Sopot (Bulgarian: Сопот) is a city in central Bulgaria, in Plovdiv Oblast, and the administrative center of the Sopot Municipality. Sopot is located 136 km east of the Bulgarian capital, Sofia, 63 km north of Plovdiv, 61 km south of Troyan, and 5 km west of Karlov. The city lies at the foot of the Balkan Troyan (central Stara Planina), in the fertile Karlovskaya Basin, which forms the western part of the famous Rose Valley. Near Sopot is the starting point of the longest chairlift in the Balkans.

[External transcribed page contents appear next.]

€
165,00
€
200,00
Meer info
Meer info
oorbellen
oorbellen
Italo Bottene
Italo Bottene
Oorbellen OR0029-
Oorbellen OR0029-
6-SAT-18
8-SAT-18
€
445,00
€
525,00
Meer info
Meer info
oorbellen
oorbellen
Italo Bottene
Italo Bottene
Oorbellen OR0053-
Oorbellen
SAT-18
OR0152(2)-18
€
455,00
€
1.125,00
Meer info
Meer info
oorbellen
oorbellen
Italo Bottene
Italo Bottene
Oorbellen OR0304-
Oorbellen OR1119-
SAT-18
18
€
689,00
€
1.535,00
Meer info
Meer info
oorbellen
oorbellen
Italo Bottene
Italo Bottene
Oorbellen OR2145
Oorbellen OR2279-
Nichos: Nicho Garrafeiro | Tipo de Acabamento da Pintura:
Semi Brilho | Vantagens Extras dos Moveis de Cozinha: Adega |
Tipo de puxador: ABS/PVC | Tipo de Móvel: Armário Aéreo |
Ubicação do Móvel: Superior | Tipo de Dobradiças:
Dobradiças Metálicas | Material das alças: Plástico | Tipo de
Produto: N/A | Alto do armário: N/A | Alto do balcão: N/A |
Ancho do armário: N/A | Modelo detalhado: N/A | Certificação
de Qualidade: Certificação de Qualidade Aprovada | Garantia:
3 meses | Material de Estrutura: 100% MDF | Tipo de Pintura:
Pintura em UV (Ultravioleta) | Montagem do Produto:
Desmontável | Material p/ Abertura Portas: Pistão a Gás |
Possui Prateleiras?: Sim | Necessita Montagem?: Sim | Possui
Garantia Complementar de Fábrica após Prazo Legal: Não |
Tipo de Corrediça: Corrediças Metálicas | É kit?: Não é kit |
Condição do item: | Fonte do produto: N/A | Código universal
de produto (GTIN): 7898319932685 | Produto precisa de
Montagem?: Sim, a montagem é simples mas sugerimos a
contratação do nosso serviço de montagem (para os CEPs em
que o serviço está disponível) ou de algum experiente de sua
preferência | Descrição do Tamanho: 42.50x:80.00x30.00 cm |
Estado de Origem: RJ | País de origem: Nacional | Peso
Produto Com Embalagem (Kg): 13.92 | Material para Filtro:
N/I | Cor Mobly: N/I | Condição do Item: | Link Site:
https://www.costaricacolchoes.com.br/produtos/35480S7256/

- Culture. In 1992, Bulgaria’s first private television station (“TBC”) was established in Sopot. It broadcasts news, music, and its own films, which have won awards at national and international film festivals.

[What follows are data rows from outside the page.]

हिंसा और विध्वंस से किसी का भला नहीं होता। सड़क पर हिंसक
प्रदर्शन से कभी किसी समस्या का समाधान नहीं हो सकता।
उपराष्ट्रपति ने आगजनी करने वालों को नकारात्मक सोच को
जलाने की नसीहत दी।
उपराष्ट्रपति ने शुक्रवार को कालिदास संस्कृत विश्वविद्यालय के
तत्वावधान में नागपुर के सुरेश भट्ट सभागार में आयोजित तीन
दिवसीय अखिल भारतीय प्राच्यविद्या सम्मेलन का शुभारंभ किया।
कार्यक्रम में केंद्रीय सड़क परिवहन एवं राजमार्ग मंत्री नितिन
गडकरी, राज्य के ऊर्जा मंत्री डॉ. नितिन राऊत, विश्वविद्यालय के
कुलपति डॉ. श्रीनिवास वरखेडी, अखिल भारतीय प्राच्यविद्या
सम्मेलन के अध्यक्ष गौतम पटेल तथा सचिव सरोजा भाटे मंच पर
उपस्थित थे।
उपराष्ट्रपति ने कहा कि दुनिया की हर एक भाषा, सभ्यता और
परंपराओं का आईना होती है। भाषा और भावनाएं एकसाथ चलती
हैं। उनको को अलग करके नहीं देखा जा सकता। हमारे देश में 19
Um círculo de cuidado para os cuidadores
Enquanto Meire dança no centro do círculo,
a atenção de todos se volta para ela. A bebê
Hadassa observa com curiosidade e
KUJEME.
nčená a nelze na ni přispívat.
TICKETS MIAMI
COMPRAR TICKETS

- Women’s monastery “The Presentation of the Blessed Virgin Mary” (Bulgarian: Въведение Богородично).
- Ivan Vazov’s family home, which now houses a museum of the writer. Ivan Minchev Vazov (Bulgarian: Иван Минчов Вазов; born June 27?/July 9, 1850 in Sopot, Bulgaria; died September 22, 1921 in Sofia) was a Bulgarian writer, poet, playwright, historian, and politician, brother of General Georgi Vazov. He is considered one of the most important creators of modern Bulgarian literature.


- Monastery “Holy Savior” (Bulgarian: Свети Спас).
- Anevsko fortress from the 13th–14th centuries (Bulgarian: Аневско кале).

- Sports. Since the 1980s, Sopot has been developing as a hang gliding center, and since the early 21st century, it has also become the center of paragliding in Bulgaria.